→ TASK TO CARRY OUT: Pictures are to be left out, and only the lines below starting at the one with "बाइक सवार युवक को अज्ञात वाहन ने मारी" and ending at the one with "van de natuurlijke" are to be reproduced, each exactly, both ends included.

→ Transcribed page contents:
◇ ◇ ◇ ◇
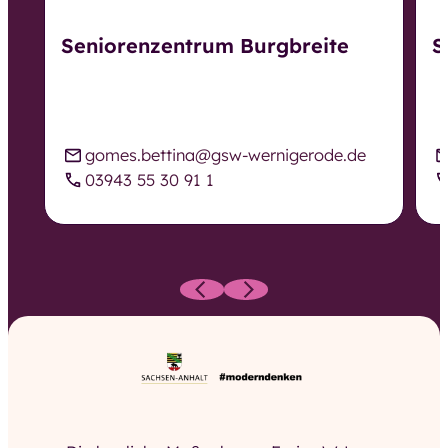
Seniorenzentrum Burgbreite
S
gomes.bettina@gsw-wernigerode.de
03943 55 30 91 1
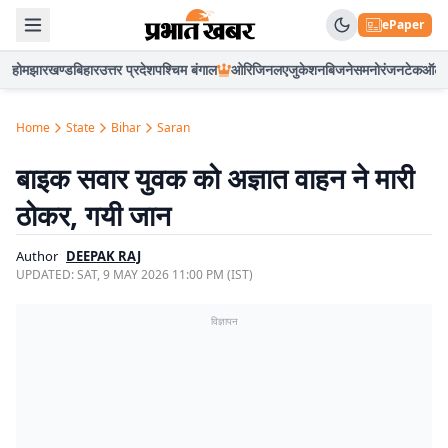
ePaper
होम
झारखण्ड
बिहार
उत्तर प्रदेश
पश्चिम बंगाल
ओरिजिनल
एजुकेशन
बिजनेस
मनोरंजन
टेक
ऑटो
Home
State
Bihar
Saran
बाइक सवार युवक को अज्ञात वाहन ने मारी
ठोकर, गयी जान
Author
DEEPAK RAJ
UPDATED:
SAT, 9 MAY 2026 11:00 PM (IST)
विज्ञापन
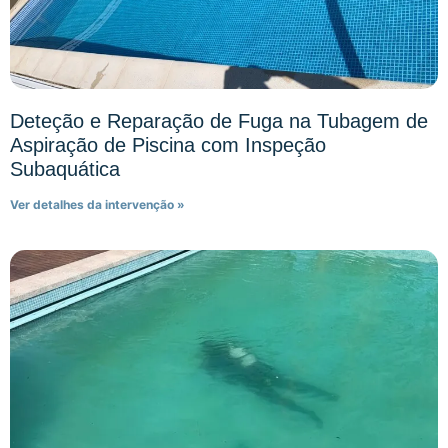
Deteção e Reparação de Fuga na Tubagem de
Aspiração de Piscina com Inspeção
Subaquática
Ver detalhes da intervenção »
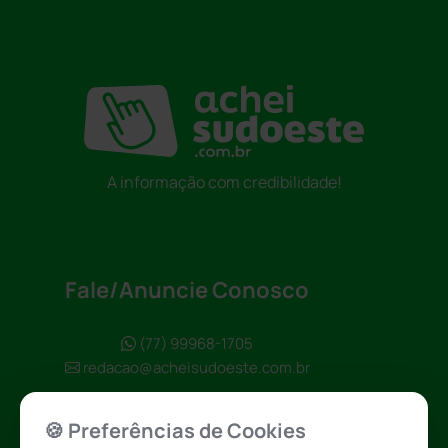
A informação com credibilidade!
Fale/Anuncie Conosco
(77) 99968-1705
redacao@acheisudoeste.com.br
🍪 Preferências de Cookies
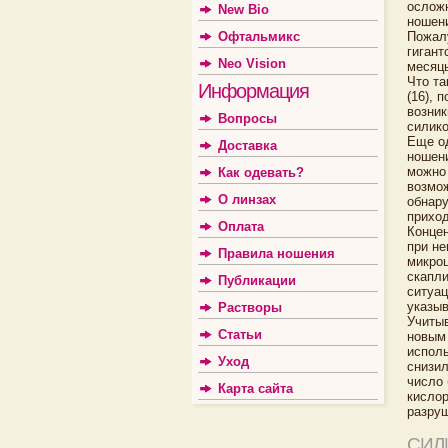
осложн
New Bio
ношени
Пожалу
Офтальмикс
гигант
Neo Vision
месяцы
Что та
Информация
(16), 
возник
Вопросы
силико
Еще од
Доставка
ношени
можно 
Как одевать?
возмож
О линзах
обнару
приход
Оплата
Конце
при не
Правила ношения
микроц
скапли
Публикации
ситуац
указыв
Растворы
Учитыв
Статьи
новым 
исполь
Уход
снизил
число 
Карта сайта
кислор
разруш
СИЛ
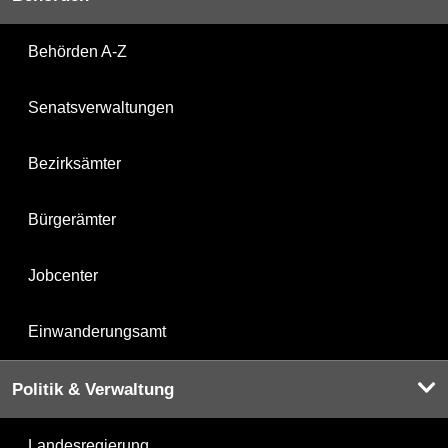
Behörden A-Z
Senatsverwaltungen
Bezirksämter
Bürgerämter
Jobcenter
Einwanderungsamt
Politik & Verwaltung
Landesregierung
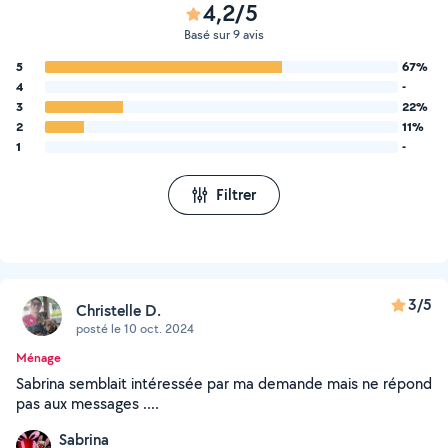
4,2/5
Basé sur 9 avis
5
67%
4
-
3
22%
2
11%
1
-
Filtrer
3/5
Christelle D.
posté le 10 oct. 2024
Ménage
Sabrina semblait intéressée par ma demande mais ne répond
pas aux messages ....
Sabrina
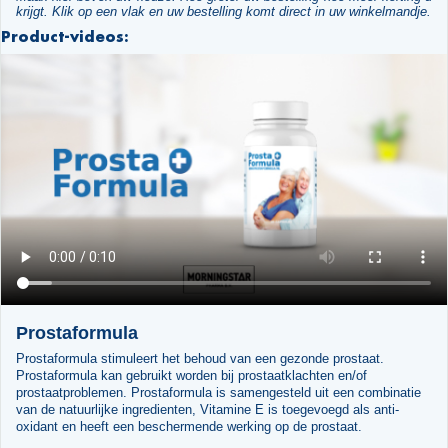
krijgt. Klik op een vlak en uw bestelling komt direct in uw winkelmandje.
Product-videos:
Prostaformula
Prostaformula stimuleert het behoud van een gezonde prostaat.
Prostaformula kan gebruikt worden bij prostaatklachten en/of
prostaatproblemen. Prostaformula is samengesteld uit een combinatie
van de natuurlijke ingredienten, Vitamine E is toegevoegd als anti-
oxidant en heeft een beschermende werking op de prostaat.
◇ ◇ ◇ ◇
→ ANSWER SPACE:
बाइक सवार युवक को अज्ञात वाहन ने मारी
ठोकर, गयी जान
Author
DEEPAK RAJ
UPDATED:
SAT, 9 MAY 2026 11:00 PM (IST)
विज्ञापन
Deteção e Reparação de Fuga na Tubagem de
Aspiração de Piscina com Inspeção
Subaquática
Ver detalhes da intervenção »
A informação com credibilidade!
Fale/Anuncie Conosco
(77) 99968-1705
redacao@acheisudoeste.com.br
🍪 Preferências de Cookies
осложн
New Bio
ношени
Пожалу
Офтальмикс
гигант
Neo Vision
месяцы
Что та
Информация
(16), 
возник
Вопросы
силико
Еще од
Доставка
ношени
можно 
Как одевать?
возмож
О линзах
обнару
приход
Оплата
Конце
при не
Правила ношения
микроц
скапли
Публикации
ситуац
указыв
Растворы
Учитыв
Статьи
новым 
исполь
Уход
снизил
число 
Карта сайта
кислор
разруш
СИЛ
Behörden A-Z
Senatsverwaltungen
Bezirksämter
Bürgerämter
Jobcenter
Einwanderungsamt
Politik & Verwaltung
Landesregierung
4,2/5
Basé sur 9 avis
5
67%
4
-
3
22%
2
11%
1
-
Filtrer
3/5
Christelle D.
posté le 10 oct. 2024
Ménage
Sabrina semblait intéressée par ma demande mais ne répond
pas aux messages ....
Sabrina
krijgt. Klik op een vlak en uw bestelling komt direct in uw winkelmandje.
Product-videos:
Prostaformula
Prostaformula stimuleert het behoud van een gezonde prostaat.
Prostaformula kan gebruikt worden bij prostaatklachten en/of
prostaatproblemen. Prostaformula is samengesteld uit een combinatie
van de natuurlijke ingredienten, Vitamine E is toegevoegd als anti-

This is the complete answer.